Since it is apparent that Trustee became aware that Cole received the proceeds, the crux of the matter is whether debtor knowingly and fraudulently failed to deliver the property to the trustee. See Campbell v. Buchanan (In re Buchanan), 2000 WL 33710888 (Bankr. D. S.C. 2000) (unpublished). "As used in § 727(d)(2), the phrase `knowingly and fraudulently' requires that the debtor's actions must have been taken with the knowing intent to defraud the trustee, or be so reckless so as to justify a finding that the debtor acted fraudulently.' In re Walter, 265 B.R. at 761 (citing Werner v. Puente (In re Puente), 49 B.R. 966, 969 (Bankr. W.D.N.Y. 1985)). The totality of the circumstances are considered in determining whether a debtor acted knowingly and fraudulently. See Rivera, 338 B.R. at 325 (citing Matter of Yonikus, 974 F.2d at 905-06 (7th Cir. 1992)); In re Helsel, Sr., 326 B.R. 591 (Bankr. W.D. Pa. 2005).

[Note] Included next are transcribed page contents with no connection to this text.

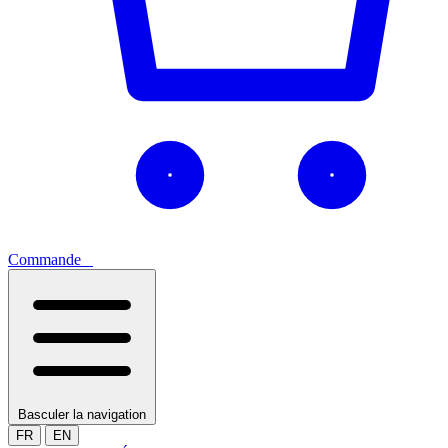
Commande
0
Basculer la navigation
FR
EN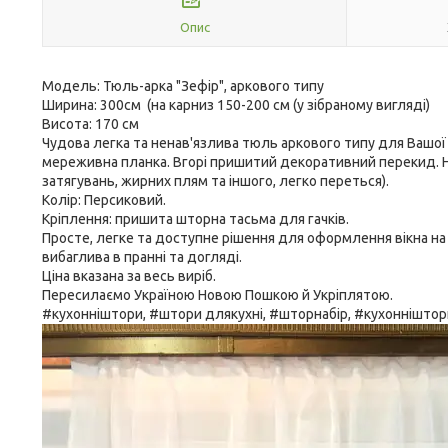
Опис
Модель: Тюль-арка "Зефір", аркового типу
Ширина: 300см (на карниз 150-200 см (у зібраному вигляді)
Висота: 170 см
Чудова легка та ненав'язлива тюль аркового типу для Вашої 
мереживна планка. Вгорі пришитий декоративний перекид. Не в
затягувань, жирних плям та іншого, легко переться).
Колір: Персиковий.
Кріплення: пришита шторна тасьма для гачків.
Просте, легке та доступне рішення для оформлення вікна на 
вибаглива в пранні та догляді.
Ціна вказана за весь виріб.
Пересилаємо Україною Новою Пошкою й Укріплятою.
#кухонніштори, #штори длякухні, #шторнабір, #кухоннішто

Trustee contends that Cole's act of cashing the check, made payable to "JOSIAH L. MASON TRUSTEE FOR BANKRUPTCY and FOR DAVID A. COL", and failing to deliver the proceeds or contact trustee, satisfies this element. Since Cole does not deny cashing the check or retaining the proceeds for more than a year, the court concludes Trustee has met his initial burden of proof on this element. In his defense, Cole argues that he did not receive any correspondence from his attorney about the proceeds until after the filing of Trustee's complaint as a result of a change of address. Cole, however, has not provided an affidavit in support of these facts. And since Trustee met his initial burden on this element, Cole is not entitled to rely on the bare allegations contained in his pleadings. See Huizinga v. U.S., 68 F.3d 139 (6th Cir. 1995) (citing Celotex Corp., 477 U.S. at 324); Villalon v. U.S. (In re Villalon), 253 B.R. 837 (Bankr. N.D. Ohio 2000) (citing Miller v. Lorain County Bd. of Elections, 141 F.3d 252, 256 (6th Cir. 1998)). Consequently, the court concludes Cole failed to establish the existence of a genuine issue of material fact on this element. As a result, Trustee has established both elements of a section 727(d)(2) action.
Even under the most liberal interpretation, the check was jointly payable to Trustee and Cole. Under no interpretation should Cole have understood the money to be his alone.
Interestingly, no change of address was filed with the court after the institution of this adversary proceeding.
CONCLUSION
Although revocations of discharge are harsh measures, the court finds Trustee met his burden of proof on the section 727(d)(2) claim. Cole clearly acquired property of the estate and cashed a check in which Trustee had a crystalline interest. Cole's failure to do more than rely on the allegations of his pleadings means that he has not demonstrated that a genuine issue of material fact exists. Trustee is entitled to judgment as a matter of law against Defendant-debtor David Allen Cole, Sr.
An order in accordance with this decision shall be entered contemporaneously.